The New York Times Company will soon be stamping its name not only on newspaper headers, but on online-education certificates.
Two years ago, with revenue from its celebrated print product in a nosedive, the New York Times Company starting poking its nose into the lucrative market of distance education, providing technology, marketing, and archival resources for non-credit courses taught by professors at colleges around the country through Epsilen, its online course delivery and networking platform.
This spring, in conjunction with a handful of colleges, the Times will actually start awarding certificates to students who pay to take its online courses -- moving beyond its previous involvement, which focused on individual, non-credit courses.

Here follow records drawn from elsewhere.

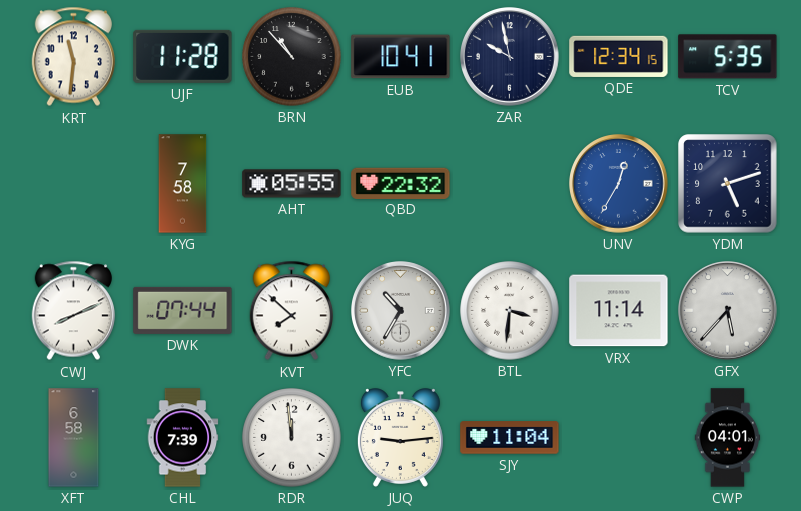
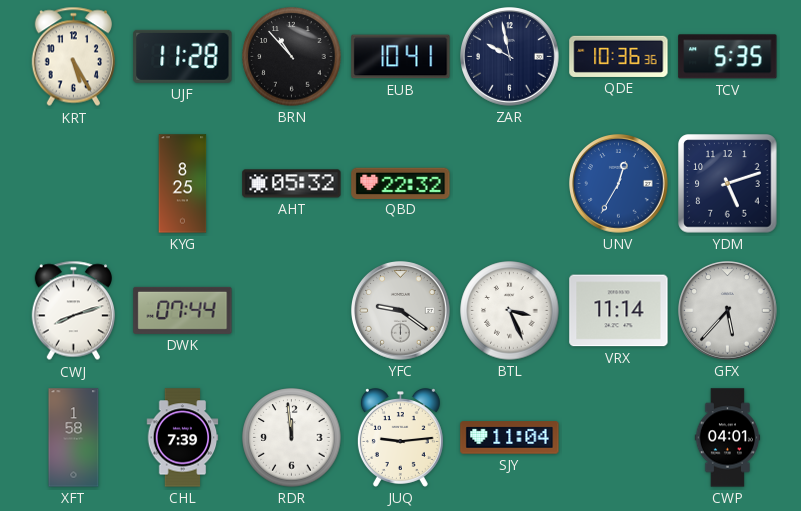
KRT: 11:31 -> 5:25
QDE: 12:34 -> 10:36
KYG: 7:58 -> 8:25
AHT: 05:55 -> 05:32
CWJ: 8:11 -> 8:12
KVT: 7:52 -> none
YFC: 10:35 -> 9:21
BTL: 3:31 -> 3:26
XFT: 6:58 -> 1:58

“Online education is a really robust area,” said Felice Nudelman, director of education for the Times. “It is, for many institutions, a profit center. And it’s an exciting way to bring together all the content from The New York Times and expertise from our newsroom, and expertise of college and university faculty.”
Ball State University’s undergraduate College of Communications, Information, and Media will begin a six-week course on video storytelling Monday — one of nine courses students must complete in order to earn a certificate toward “emerging media journalism” stamped with the seals of the Times and Ball State. Nudleman said she thinks a certificate bearing both brands will “absolutely” make an impressive addition to a résumé.

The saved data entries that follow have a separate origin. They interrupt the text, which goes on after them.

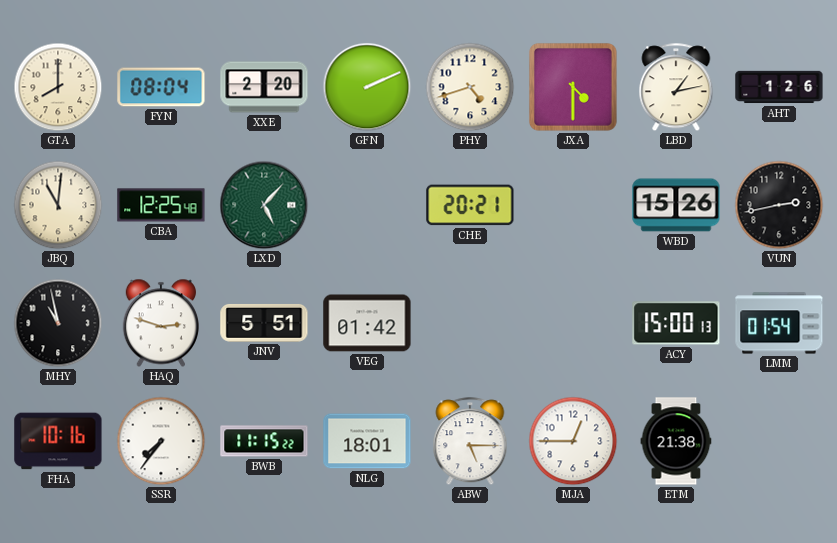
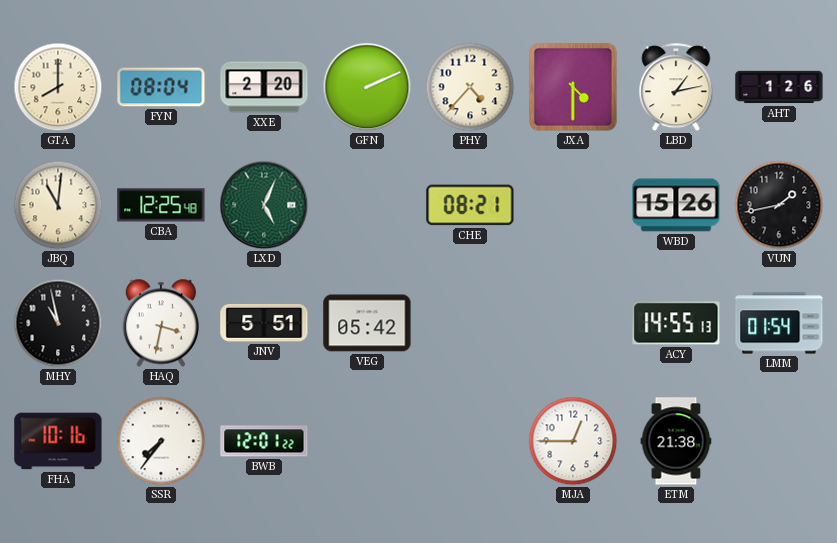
PHY: 4:42 -> 4:37
LXD: 5:07 -> 5:04
CHE: 20:21 -> 08:21
VUN: 2:43 -> 1:43
HAQ: 2:48 -> 3:32
VEG: 01:42 -> 05:42
ACY: 15:00 -> 14:55
BWB: 11:15 -> 12:01
NLG: 18:01 -> none
ABW: 5:15 -> none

But cachet comes at a price. The Times and its college partners have always charged for access to their online courses, but in order to earn credit toward a certificate, online students will have to pay a little extra. For example, the Ball State video storytelling course will cost $235 to students seeking credit, $199 for non-credit students. The Times and the university will share the revenue.
Roger Lavery, dean of the communications school at Ball State, said he expects many of the early participants in the program to be older journalists seeking the new-media skills to adapt to a changing journalism industry. Lavery also said he believes students at other colleges with less well-appointed communications programs might enroll to supplement their studies, and has advertised the program to the Association of Schools of Journalism and Mass Media and the Broadcast Education Association. Ball State will not allow its own students to take the online courses for credit, so as not to cannibalize its own classroom enrollments; but Lavery said he expects other colleges will be willing to count the credits.
Ball State is one of four colleges that have partnered with the Times on certificate programs, and the offerings go beyond the subject of journalism. Rosemont College is co-sponsoring a certificate in entrepreneurship, which involves six courses at $1,950 per course; the City University of New York is co-sponsoring a certificate in immigration law — four courses at $930 a pop; and Thomas Edison State College is co-sponsoring separate 45-week programs in paralegal studies and nurse paralegal studies, each costing $3,920.
Professors from the partnering institutions will teach the courses. The Times, for its part — in addition to advertising the programs online and in print — will supply the professors and their students with all the educational resources incorporated in its New York Times Knowledge Network. These include archived news content back to 1851, along with subject-specific content modules, offering instructors template tools to match articles, graphs and other materials with their lectures or online notes. The Times will also offer up topic specialists from its newsroom for virtual guest appearances.
“If you look at the content of the pages of New York Times,” Nudleman said, “we probably have as much depth and breadth as a good liberal arts curriculum.”